Slightly unusually for a working day, Sir Christopher sneaks in a trip to the races. A virtual trip, that is, courtesy of a three-way conference call with his wife, who is at their Hampshire home, and their trainer, who is in Deauville, France. Canongate, a two-year-old bred by Lady Bland is under starter's orders. The trainer provides the commentary and for the first six furlongs Canongate, named after their stepson's publishing house, is in the lead. But the colt tires just short of the finish and ends up sixth out of 16 runners.

"Oh well, there we go. That's racing. He's only a baby, he's still learning," says a philosophic Sir Christopher. The stud, at their Hampshire home, is his wife's baby. "In theory, we don't own racehorses, we breed mares, but when they don't sell we put them into training."

1pm

Lunch is with BT's top man at Merrill Lynch, its joint broker, which is handily just a short stroll from BT Tower. After a 3pm meeting with HR, to talk about the company's high flyers - and that potential successor - his next port of call is a one-on-one with the new British ambassador to Italy. BT does more business in Italy than any other country outside the UK. He then squeezes in a broadcast interview before taking off his BT hat for the day.

7.30pm

He swaps it for an RSC one, as he has done most evenings since the Complete Works Festival kicked off. Tonight he is catching the company at its current London base in Covent Garden's Novello Theatre. It is his fourth trip to see Much Ado about Nothing, but this one has a special purpose. He is treating 20 friends and sponsors to the evening, which will wind up with a meal.

His blog reveals that the Oxford history graduate particularly liked the history plays. The Henry VI trilogy gets five stars for the "ensemble approach in which there wasn't a single weak performance. It should be compulsory for George Bush, Tony Blair and Gordon Brown to see them all."

Sir Christopher is a fan of the ensemble thread that re-binds the RSC, after a controversial few years before he joined when a "star culture" and shorter contracts dominated. Being an ensemble company, where a group of actors works together for two to three years "making the whole greater than the sum of its parts", is what differentiates the RSC from repertory theatre companies, he thinks. "Actors are riven. On the one hand, they want security and continuity. On the other they want the freedom to do a TV show or a movie if that comes up. So ensemble is the enemy of absolute flexibility."

His term at the RSC runs until 2010, which means he should be around to see them installed in their newly fashioned Stratford base. The art deco theatre is having a £100m makeover.

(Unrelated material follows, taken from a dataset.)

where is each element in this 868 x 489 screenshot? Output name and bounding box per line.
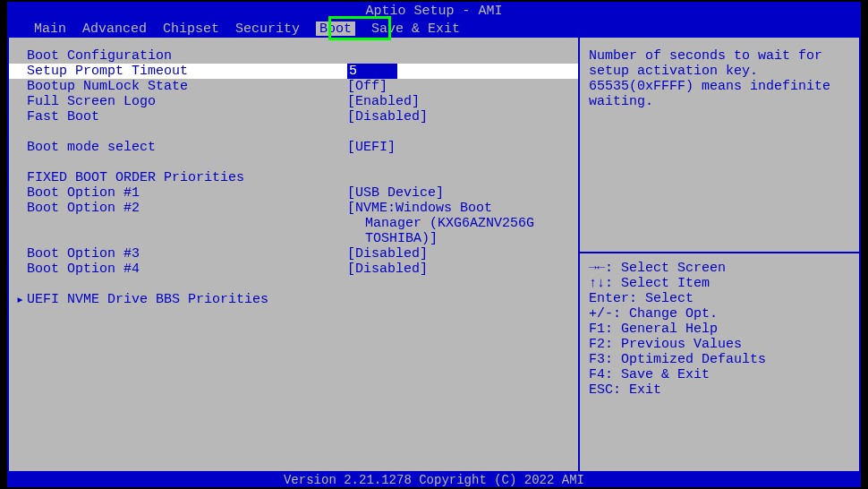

Sir Christopher will have a bird's-eye view of the progress from the giant barge he has moored outside the theatre. It's his Stratford home from home - not to mention legendary dinner-party venue. (He fancies himself a bit of a chef: "My wife says don't boast about the amount. I boast about the quality.")

But tonight, after his late supper, it's back to his Hampshire abode, where is preparing to hunker down for Christmas.

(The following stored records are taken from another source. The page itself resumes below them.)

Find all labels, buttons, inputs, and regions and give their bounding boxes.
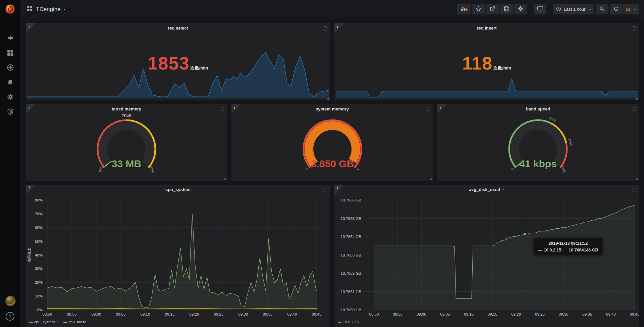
panel-resize-handle[interactable]	[635, 177, 638, 180]
svg-text:3.850 GB: 3.850 GB	[311, 158, 354, 169]
clock-icon	[556, 6, 561, 12]
info-corner-icon[interactable]	[26, 104, 36, 114]
svg-text:09:10: 09:10	[464, 312, 474, 316]
panel-title[interactable]: req insert	[334, 23, 639, 33]
info-corner-icon[interactable]	[231, 104, 241, 114]
svg-text:08:55: 08:55	[393, 312, 402, 316]
svg-text:10.7664 GB: 10.7664 GB	[341, 235, 362, 239]
svg-text:70%: 70%	[35, 212, 43, 216]
info-corner-icon[interactable]	[437, 104, 447, 114]
sidebar-nav	[0, 35, 20, 116]
refresh-interval-label: 5s	[626, 7, 631, 12]
panel-title[interactable]: avg_disk_used	[334, 185, 639, 194]
panel-title[interactable]: taosd memery	[26, 104, 227, 113]
series-color-dash	[538, 250, 542, 251]
svg-text:09:20: 09:20	[190, 312, 199, 316]
user-avatar[interactable]	[5, 295, 16, 306]
time-range-picker[interactable]: Last 1 hour	[553, 4, 594, 14]
panel-title[interactable]: cpu_system	[26, 185, 330, 194]
sidebar-item-configuration[interactable]	[7, 94, 14, 101]
dashboard-title: TDengine	[36, 6, 61, 13]
req-insert-value: 118 次数/min	[334, 53, 639, 74]
svg-text:09:05: 09:05	[440, 312, 450, 316]
info-corner-icon[interactable]	[334, 185, 344, 195]
help-icon[interactable]: ?	[6, 312, 14, 321]
graph-tooltip: 2019-11-13 09:21:52 10.0.2.15: 10.766414…	[534, 238, 602, 255]
panel-resize-handle[interactable]	[635, 97, 638, 100]
chevron-down-icon	[63, 9, 66, 10]
sidebar-item-create[interactable]	[7, 35, 14, 42]
panel-title[interactable]: req select	[26, 23, 330, 33]
panel-taosd-memory: i taosd memery 0802048409633 MB	[26, 104, 227, 181]
svg-text:09:35: 09:35	[263, 312, 273, 316]
panel-resize-handle[interactable]	[223, 177, 226, 180]
time-range-label: Last 1 hour	[564, 7, 585, 12]
info-corner-icon[interactable]	[334, 23, 344, 33]
info-corner-icon[interactable]	[26, 23, 36, 33]
sidebar-item-dashboards[interactable]	[7, 50, 14, 57]
svg-text:0%: 0%	[37, 308, 43, 312]
navbar: TDengine	[20, 0, 644, 18]
svg-text:09:40: 09:40	[287, 312, 297, 316]
zoom-out-button[interactable]	[596, 4, 608, 14]
star-button[interactable]	[472, 4, 485, 14]
legend-item[interactable]: cpu_taosd	[63, 320, 86, 324]
cycle-view-mode-button[interactable]	[534, 4, 546, 14]
svg-text:60%: 60%	[35, 226, 43, 230]
navbar-actions: Last 1 hour 5s	[456, 4, 639, 14]
refresh-icon	[613, 6, 619, 12]
panel-system-memory: i system memory 043.850 GB	[231, 104, 433, 181]
svg-text:09:15: 09:15	[165, 312, 175, 316]
avg-disk-used-chart[interactable]: 08:5008:5509:0009:0509:1009:1509:2009:25…	[334, 185, 639, 327]
panel-band-speed: i band speed 049166554819241 kbps	[437, 104, 639, 181]
cpu-system-chart[interactable]: 08:5008:5509:0009:0509:1009:1509:2009:25…	[26, 185, 330, 327]
grafana-logo[interactable]	[4, 3, 16, 15]
svg-text:09:35: 09:35	[582, 312, 592, 316]
tooltip-value: 10.7664146 GB	[569, 248, 598, 252]
svg-text:09:00: 09:00	[92, 312, 101, 316]
svg-text:0: 0	[511, 168, 515, 171]
svg-text:30%: 30%	[35, 267, 43, 271]
tooltip-series-name: 10.0.2.15:	[544, 248, 562, 252]
dashboards-grid-icon	[7, 50, 13, 57]
sidebar-item-alerting[interactable]	[7, 80, 14, 86]
info-corner-icon[interactable]	[26, 185, 36, 195]
svg-text:09:25: 09:25	[214, 312, 224, 316]
loading-spinner-icon	[632, 107, 636, 111]
share-button[interactable]	[486, 4, 499, 14]
loading-spinner-icon	[632, 26, 636, 31]
dashboard-settings-button[interactable]	[514, 4, 527, 14]
panel-title[interactable]: system memory	[231, 104, 433, 113]
panel-avg-disk-used: i avg_disk_used 08:5008:5509:0009:0509:1…	[334, 185, 639, 327]
panel-title[interactable]: band speed	[437, 104, 639, 113]
req-select-value: 1853 次数/min	[26, 53, 330, 74]
add-panel-button[interactable]	[457, 4, 471, 14]
legend-item[interactable]: cpu_system11	[29, 320, 59, 324]
svg-text:10.7665 GB: 10.7665 GB	[341, 217, 362, 221]
save-button[interactable]	[500, 4, 513, 14]
panel-req-select: i req select 1853 次数/min	[26, 23, 330, 100]
legend-item[interactable]: 10.0.2.15	[338, 320, 359, 324]
system-memory-gauge: 043.850 GB	[231, 113, 433, 180]
panel-resize-handle[interactable]	[326, 97, 329, 100]
panel-resize-handle[interactable]	[429, 177, 432, 180]
svg-text:09:25: 09:25	[535, 312, 545, 316]
loading-spinner-icon	[426, 107, 430, 111]
plus-icon	[7, 35, 13, 42]
svg-text:20%: 20%	[35, 280, 43, 284]
sidebar-item-server-admin[interactable]	[7, 109, 14, 116]
svg-text:09:45: 09:45	[630, 312, 639, 316]
dashboard-picker[interactable]: TDengine	[26, 6, 66, 13]
svg-text:40%: 40%	[35, 253, 43, 257]
sidebar-item-explore[interactable]	[7, 65, 14, 72]
svg-text:08:55: 08:55	[67, 312, 77, 316]
svg-text:33 MB: 33 MB	[112, 158, 141, 169]
svg-text:10%: 10%	[35, 294, 43, 298]
svg-text:10.7661 GB: 10.7661 GB	[341, 290, 362, 294]
refresh-interval-picker[interactable]: 5s	[623, 4, 639, 14]
sidebar: ?	[0, 0, 20, 327]
series-color-dash	[29, 322, 33, 323]
loading-spinner-icon	[632, 188, 636, 192]
svg-text:09:15: 09:15	[488, 312, 497, 316]
refresh-button[interactable]	[610, 4, 623, 14]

Fencing his way to the top

Name: Sir Christopher Bland

Age: 69

Work: Chairman, BT. Also chairman of Leith's School of Food & Wine (which he co-owns with Caroline Waldegrave); Canongate Publishing (of Man Booker winner 'Life of Pi' fame), which his stepson runs; and the Royal Shakespeare Company. Also senior adviser to Warburg Pincus private equity group.

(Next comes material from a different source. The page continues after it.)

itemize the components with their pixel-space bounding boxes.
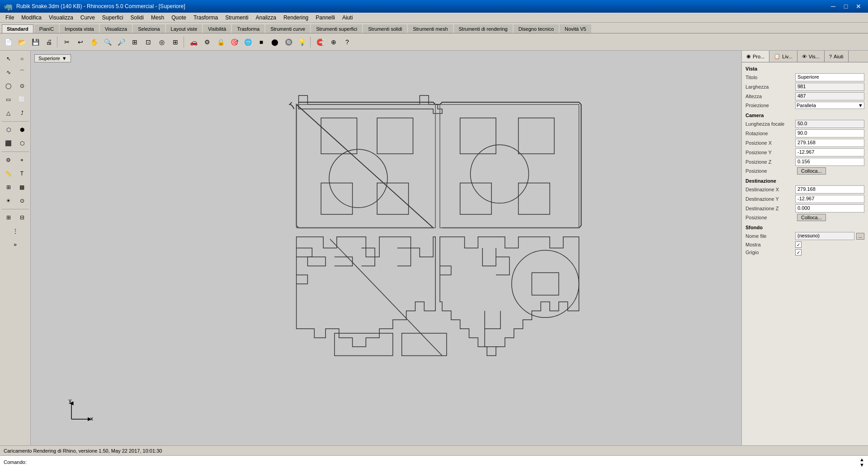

Career highlights: Chairman of the BBC Board of Governors; chairman of Hammersmith Hospitals NHS Trust; chairman of the Hammersmith and Queen Charlotte's Hospitals Special Health Authority (he was knighted for work for the NHS); chairman of Life Sciences International; chairman of transport group NFC; chairman of LWT; deputy chairman of the Independent Broadcasting Authority. Fenced at the Olympics for Ireland in 1960.

Education: Sedbergh School, Yorkshire; The Queen's College, Oxford.

Family: Married, with one son, two stepsons and two stepdaughters.